When The Apprentice was first created back in 2005, the prize the candidates were competing for was a six figure salary job at one of Lord Sugar’s companies. Now that has changed and instead the prize is to go into business with the man himself, along with a £250,000 investment. Personally, I think this is a much better reward as all the candidates are very able business men and women and their talents would be much used at the mast of their own company supported by Sir Alan Sugar. This view has only be reinforced after recent events as the 2010 Apprentice winner, Stella English, is sueing Lord Sugar for ‘wrecking her life’. (Click here to read more).

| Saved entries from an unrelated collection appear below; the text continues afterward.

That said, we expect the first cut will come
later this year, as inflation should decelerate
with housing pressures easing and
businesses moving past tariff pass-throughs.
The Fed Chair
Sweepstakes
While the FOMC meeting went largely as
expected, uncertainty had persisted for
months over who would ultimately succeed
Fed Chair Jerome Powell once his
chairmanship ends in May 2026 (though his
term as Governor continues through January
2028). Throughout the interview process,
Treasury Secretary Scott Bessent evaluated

So far we are four weeks into the process; however, I cannot see anyone who particularly shines this year. I’m quite disappointed with most of the candidates actually as I don’t think that they’re as strong as candidates have been in the past. Still in the running for the £250,000 prize we have: Adam Corbally, a 32 year old market trader, Azhar Siddique, a 33 year old founder and managing director of a catering and refrigeration company, Duane Bryan, Gabrielle Omar, a 29 year old architect, a 29 year old founder and director of a drinks distribution company, Jade Nash, a 29 year old business development manager, Jenna Whittingham, a 25 year old beauty salon owner, Katie Wright, a 26 year old editorial and research director, Laura Hogg, a 28 year old bridal shop owner, Nick Holzherr, a 25 year old technology enterpreneur, Ricky Martin, a 26 year old recruitment team leader, Stephen Brady, a 33 year old national sales manager, and Tom Gearing, the youngest at just 23 years old and the director of a fine wine investment company.

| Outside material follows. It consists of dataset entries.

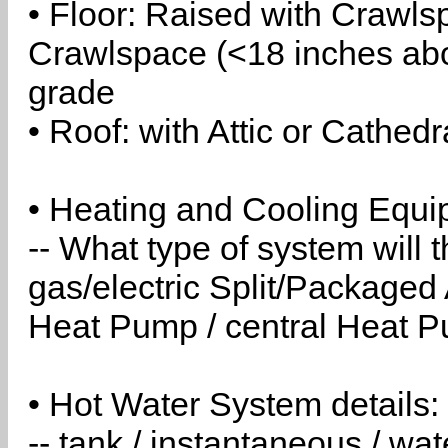
• Floor: Raised with Crawls
Crawlspace (<18 inches abo
grade
• Roof: with Attic or Cathedr
• Heating and Cooling Equip
-- What type of system will
gas/electric Split/Packaged 
Heat Pump / central Heat Pu
• Hot Water System details:
-- tank / instantaneous / w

The good thing about this show is that you can never predict who’s going to win. Every week, one team emerges as the stronger of the two, but most of the time, the ‘weaker’ team seems to win showing just how easy it is for a small miscalculation to cause a blow up at the end. The reason I’m not so impressed with this series is mainly because I don’t think the candidates were correctly selected. So far the girls have been extremely catty and bitchy, none of the candidates seem to know when to shut up and the sheer arrogance of half of them is astounding. Nevertheless, I manage to learn a bit more about business with every single episode of The Apprentice so it’s an entertaining and educational way to spend an hour of your Wednesday evening and I recommend anyone looking to go into business one day to watch it, even if to learn what not to do.